O PNC fala de articulação para casos excepcionais. Essa vazamento é  excepcional, precisa de uma mobilização em nível federal. Mas o governo não assumiu a responsabilidade. O que foi feito até agora foi um arremedo do PNC. Além do atraso para dar respostas, o Ministério do Meio Ambiente passou as suas responsabilidades para a Marinha, que pertence ao Ministério da Defesa. Esse Ministério passou a organizar ações sem a estruturação do PNC. O problema não foi enfrentado com a seriedade que ele merece. Acharam que podiam jogar esse vazamento embaixo do tapete, mas o tapete ficou curto. Foi maior do que eles imaginavam. Isso se transformou em um problema social grande, não só por causa da extensão do vazamento, mas também pelo grupo economicamente sensível que ele atingiu.

Como a senhora avalia a divulgação das informações sobre o vazamento?

O PNC deixa bem claro que toda a imprensa deve ser informada. Não existe isso de decretar sigilo sobre as investigações do vazamento, como foi feito pelo Ministro do Meio Ambiente. Você desinforma e, a partir disso, as pessoas começam a achar culpados: foi a Venezuela, foram as ONGs, foi o navio grego. Antes de indicar culpados pelo vazamento, precisamos de provas. Elas estão sigilosas também? Como não sabemos de onde vem o óleo? Estamos passando um atestado de incompetência. Mas não somos incompetentes. Nós, cientistas, não fomos acionados. Se o PNC tivesse sido acionado desde o começo, teríamos evitado o tamanho do dano. Enquanto uma mancha de óleo está em alto mar, podemos usar métodos, como tensoativos, para reduzir o tamanho dessa mancha e técnicas para evitar que ela chegue à zona costeira. Uma vez que ela chegou a essa zona, existem outros métodos para serem adotados. Mas nada disso foi feito porque não houve ativação de nenhum dos mecanismos de prevenção. 

Que outros métodos poderiam ser utilizados?

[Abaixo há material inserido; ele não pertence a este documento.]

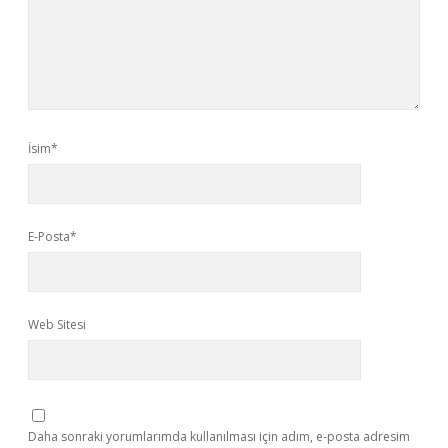
İsim*
E-Posta*
Web Sitesi
Daha sonraki yorumlarımda kullanılması için adım, e-posta adresim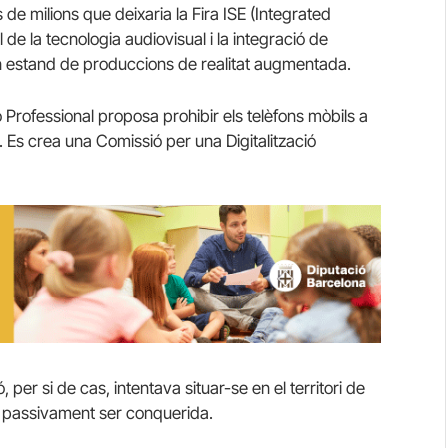
 de milions que deixaria la Fira ISE (Integrated
de la tecnologia audiovisual i la integració de
an estand de produccions de realitat augmentada.
ó Professional proposa prohibir els telèfons mòbils a
a. Es crea una Comissió per una Digitalització
 per si de cas, intentava situar-se en el territori de
t passivament ser conquerida.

Quando há manchas de óleo no mar aberto, você primeiro toma e minimiza o volume de óleo que está sendo empurrada pelos ventos e pelas correntes em direção à costa. Existem as Cartas Sensibilidade Ao Óleo (Cartas SAO) e o Mapeamento Ambiental para Resposta à Emergência do Mar (MAREM). Ambos são mapas do litoral que mostram, para cada trecho do litoral, tudo o que é sensível, tanto biologicamente como nas atividades socioeconômicas. Onde tem mais pescadores, portos, estuários, praias com alta atividade de turismo, desovas de tartarugas, peixes de determinada espécie, aves migratórias, etc. 

Quando há óleo vindo para a costa, usamos esses mapeamentos para proteger as áreas onde esse óleo pode chegar. Esses mapeamentos foram caríssimos, produzidos por consultorias e  muito bem feitos. Temos essas medidas preventivas. O PNC prevê que, percebido o óleo, vemos quem é responsável por aquela área e essa equipe deve se preparar, pensar o que fazer. Existem protocolos de procedimento. 

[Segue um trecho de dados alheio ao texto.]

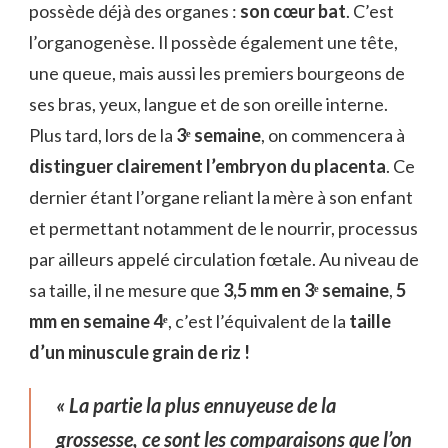
possède déjà des organes :
son cœur bat
. C’est
l’organogenèse. Il possède également une tête,
une queue, mais aussi les premiers bourgeons de
ses bras, yeux, langue et de son oreille interne.
Plus tard, lors de la
3ᵉ semaine
, on commencera à
distinguer clairement l’embryon du placenta
. Ce
dernier étant l’organe reliant la mère à son enfant
et permettant notamment de le nourrir, processus
par ailleurs appelé circulation fœtale. Au niveau de
sa taille, il ne mesure que
3,5 mm en 3ᵉ semaine
,
5
mm en semaine 4ᵉ
, c’est l’équivalent de la
taille
d’un minuscule grain de riz !
« La partie la plus ennuyeuse de la
grossesse, ce sont les comparaisons que l’on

Uma vez que o óleo chegou no recife de coral ou no manguezal, não dá mais para tirar. Raspar óleo de pedras na praia ou colocar grandes tratores na praia para tirar o óleo da areia não faz parte de protocolo nenhum. Isso não se faz. É limpeza para inglês ver.

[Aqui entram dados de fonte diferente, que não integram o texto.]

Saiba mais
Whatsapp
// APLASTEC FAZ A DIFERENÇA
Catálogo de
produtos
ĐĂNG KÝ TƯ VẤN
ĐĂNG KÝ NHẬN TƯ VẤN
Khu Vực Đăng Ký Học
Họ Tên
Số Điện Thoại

O que recomendam os protocolos internacionais?

As recomendações para tirar óleo da superfície da areia são métodos menos invasivos, como usar rastelo (vassoura de folha). Quando colocamos um trator para andar sobre aquela areia, empurramos o óleo mais para baixo. Aí acham que o lugar está limpo porque não dá para ver o óleo. Não está. Não dá para ver porque o produto de dissolução do petróleo já penetrou na coluna d’água. Pode ter água sem mancha de óleo boiando, mas que tenha produto de dissolução do petróleo e esteja contaminada.

Vemos imagens das comunidades costeiras totalmente desamparadas, com pescadores e marisqueiras entrando em águas contaminadas porque eles não tinham instruções de como operar. Eles entraram só de shorts e camiseta, sem equipamentos de proteção, máscaras, botas nem roupas preparadas. É um crime que cenas como essa ocorram, por desespero e por falta de informação. 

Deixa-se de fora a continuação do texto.